PROBLEM TO WORK ON: Output every line of the material exactly, omitting images.

RECORDED DATA:
- - - - -
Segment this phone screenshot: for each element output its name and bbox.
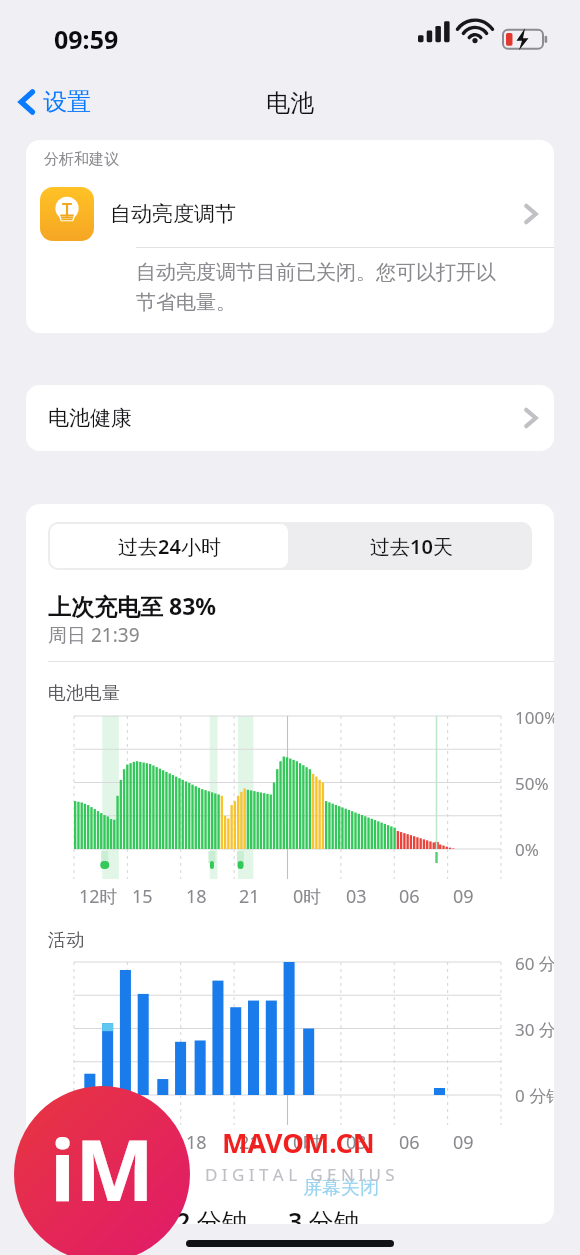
staticText: 2 分钟 bbox=[176, 1204, 247, 1224]
staticText: 过去24小时 bbox=[118, 533, 221, 560]
staticText: 分析和建议 bbox=[44, 150, 119, 169]
staticText: 21 bbox=[239, 1130, 260, 1155]
staticText: 03 bbox=[346, 884, 367, 909]
staticText: 50% bbox=[515, 772, 549, 795]
button[interactable]: 过去10天 bbox=[290, 522, 532, 570]
staticText: 12时 bbox=[79, 1130, 118, 1155]
staticText: 09:59 bbox=[54, 22, 119, 56]
staticText: 03 bbox=[346, 1130, 367, 1155]
staticText: 0% bbox=[515, 838, 539, 861]
staticText: 电池健康 bbox=[48, 405, 132, 431]
staticText: 上次充电至 83% bbox=[48, 590, 217, 621]
staticText: 06 bbox=[399, 884, 420, 909]
staticText: 设置 bbox=[43, 87, 91, 117]
staticText: iM bbox=[50, 1111, 155, 1225]
staticText: 周日 21:39 bbox=[48, 622, 140, 648]
staticText: 自动亮度调节 bbox=[110, 201, 236, 227]
staticText: 屏幕关闭 bbox=[303, 1176, 379, 1200]
staticText: 30 分钟 bbox=[515, 1018, 554, 1041]
staticText: 电池电量 bbox=[48, 682, 120, 705]
button[interactable]: 设置 bbox=[10, 76, 99, 128]
staticText: 0 分钟 bbox=[515, 1084, 554, 1107]
staticText: MAVOM.CN bbox=[222, 1124, 375, 1161]
staticText: 电池 bbox=[0, 88, 580, 118]
staticText: 21 bbox=[239, 884, 260, 909]
staticText: 过去10天 bbox=[370, 533, 453, 560]
staticText: 18 bbox=[186, 1130, 207, 1155]
staticText: 3 分钟 bbox=[288, 1204, 359, 1224]
staticText: 0时 bbox=[293, 1130, 322, 1155]
staticText: 15 bbox=[132, 1130, 153, 1155]
staticText: 18 bbox=[186, 884, 207, 909]
staticText: 100% bbox=[515, 706, 554, 729]
button[interactable]: 过去24小时 bbox=[48, 522, 290, 570]
staticText: 自动亮度调节目前已关闭。您可以打开以 节省电量。 bbox=[136, 260, 554, 315]
staticText: 活动 bbox=[48, 929, 84, 952]
staticText: 15 bbox=[132, 884, 153, 909]
staticText: 06 bbox=[399, 1130, 420, 1155]
staticText: 0时 bbox=[293, 884, 322, 909]
staticText: 09 bbox=[453, 884, 474, 909]
staticText: 12时 bbox=[79, 884, 118, 909]
button[interactable]: 电池健康 bbox=[26, 385, 554, 451]
button[interactable]: 自动亮度调节 bbox=[26, 182, 554, 246]
staticText: D I G I T A L G E N I U S bbox=[205, 1163, 395, 1186]
staticText: 60 分钟 bbox=[515, 952, 554, 975]
staticText: 09 bbox=[453, 1130, 474, 1155]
- - - - -
RESULT:
Segment this phone screenshot: for each element output its name and bbox.
staticText: 2 分钟 bbox=[176, 1204, 247, 1224]
staticText: 过去24小时 bbox=[118, 533, 221, 560]
staticText: 分析和建议 bbox=[44, 150, 119, 169]
staticText: 21 bbox=[239, 1130, 260, 1155]
staticText: 03 bbox=[346, 884, 367, 909]
staticText: 50% bbox=[515, 772, 549, 795]
button[interactable]: 过去10天 bbox=[290, 522, 532, 570]
staticText: 12时 bbox=[79, 1130, 118, 1155]
staticText: 09:59 bbox=[54, 22, 119, 56]
staticText: 03 bbox=[346, 1130, 367, 1155]
staticText: 0% bbox=[515, 838, 539, 861]
staticText: 电池健康 bbox=[48, 405, 132, 431]
staticText: 上次充电至 83% bbox=[48, 590, 217, 621]
staticText: 06 bbox=[399, 884, 420, 909]
staticText: 设置 bbox=[43, 87, 91, 117]
staticText: iM bbox=[50, 1111, 155, 1225]
staticText: 周日 21:39 bbox=[48, 622, 140, 648]
staticText: 自动亮度调节 bbox=[110, 201, 236, 227]
staticText: 屏幕关闭 bbox=[303, 1176, 379, 1200]
staticText: 30 分钟 bbox=[515, 1018, 554, 1041]
staticText: 电池电量 bbox=[48, 682, 120, 705]
button[interactable]: 设置 bbox=[10, 76, 99, 128]
staticText: 0 分钟 bbox=[515, 1084, 554, 1107]
staticText: MAVOM.CN bbox=[222, 1124, 375, 1161]
staticText: 电池 bbox=[0, 88, 580, 118]
staticText: 21 bbox=[239, 884, 260, 909]
staticText: 过去10天 bbox=[370, 533, 453, 560]
staticText: 18 bbox=[186, 1130, 207, 1155]
staticText: 3 分钟 bbox=[288, 1204, 359, 1224]
staticText: 0时 bbox=[293, 1130, 322, 1155]
staticText: 15 bbox=[132, 1130, 153, 1155]
staticText: 18 bbox=[186, 884, 207, 909]
staticText: 100% bbox=[515, 706, 554, 729]
button[interactable]: 过去24小时 bbox=[48, 522, 290, 570]
staticText: 自动亮度调节目前已关闭。您可以打开以 节省电量。 bbox=[136, 260, 554, 315]
staticText: 活动 bbox=[48, 929, 84, 952]
staticText: 15 bbox=[132, 884, 153, 909]
staticText: 06 bbox=[399, 1130, 420, 1155]
staticText: 0时 bbox=[293, 884, 322, 909]
staticText: 09 bbox=[453, 884, 474, 909]
staticText: 12时 bbox=[79, 884, 118, 909]
button[interactable]: 电池健康 bbox=[26, 385, 554, 451]
button[interactable]: 自动亮度调节 bbox=[26, 182, 554, 246]
staticText: D I G I T A L G E N I U S bbox=[205, 1163, 395, 1186]
staticText: 60 分钟 bbox=[515, 952, 554, 975]
staticText: 09 bbox=[453, 1130, 474, 1155]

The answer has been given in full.